When I ask people what they’d apologize for, they tend to mutter that some things are too dark to mention. What they mention openly are the routine acts of negligence that sometimes feel like cruelty. It’s often the little things that weigh a conscience down.
You’re sorry that you didn’t pay better attention to a friend in the midst of a divorce.
You neglected to say “thank you” or “please” or “good job.” Or “sorry.”
“I would apologize to all the people I come across every day–the neighbor, the barista, the parking-lot guy–for failing to slow down a little,” says one woman. “I feel like I too often am so focused on my tasks ahead and on efficiency that I don’t even take the time to exchange normal chatter in everyday life.

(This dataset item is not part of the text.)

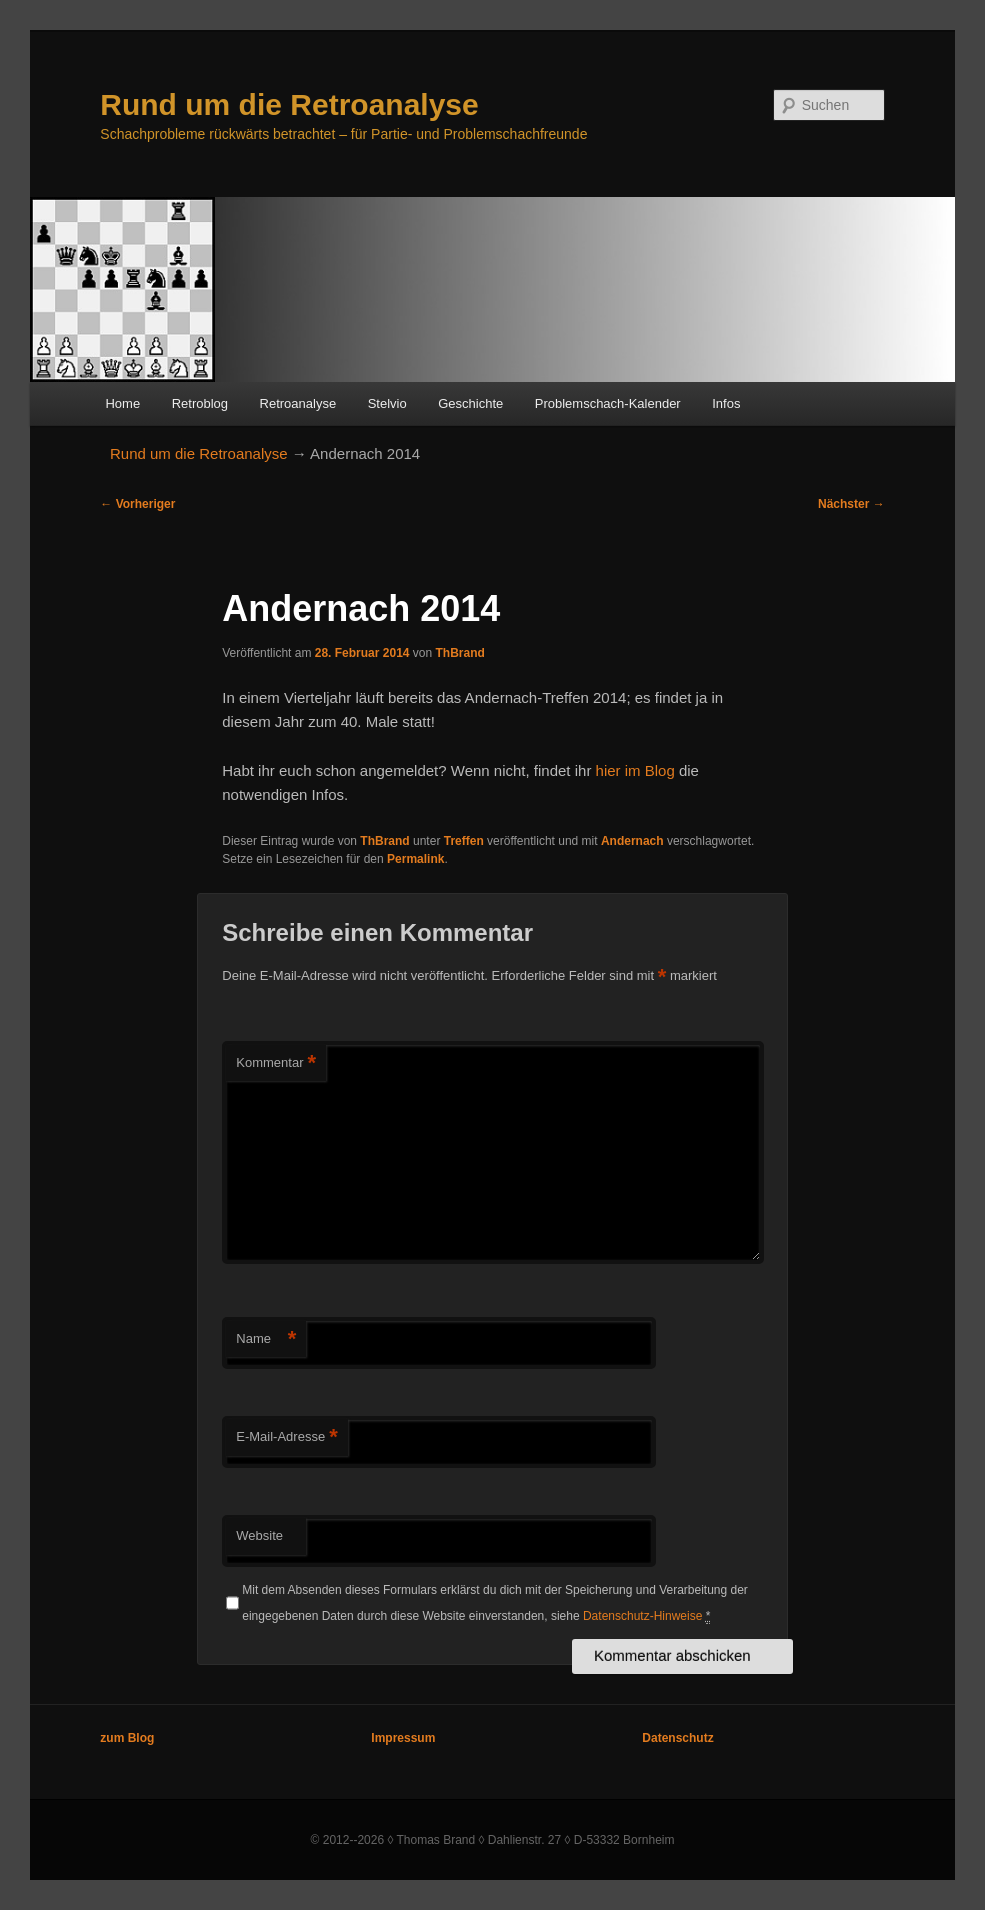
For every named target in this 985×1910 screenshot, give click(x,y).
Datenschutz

It turns out that I miss it. It’s what holds people together.”
Apologies due can be like the e-mail inbox. The backlog may stretch too far back to be handled easily.
“My high school reunion has put me in mind of the slights I inflicted on boys my age (in grade school and junior high mainly) who wanted to be friends with me but whom I deemed unworthy of favor,” says one man when I solicited his apology list. “Maybe they weren’t cool. Maybe they looked or sounded or acted funny. I feel true shame at having added my jot to the cup of human misery.”
A fine sentiment, but it should be noted that regret is not the same as apology. Apology is regret in action.
On the Day of Apology, it’s good to consider ways you might improve so that apology is less necessary. But beware of attaching promises to your mea culpas.
Promises must be tendered carefully. The unmet promise and its less-demanding relative, unmet expectation, are the leading causes of apology.
No need to dump more stones in the heart.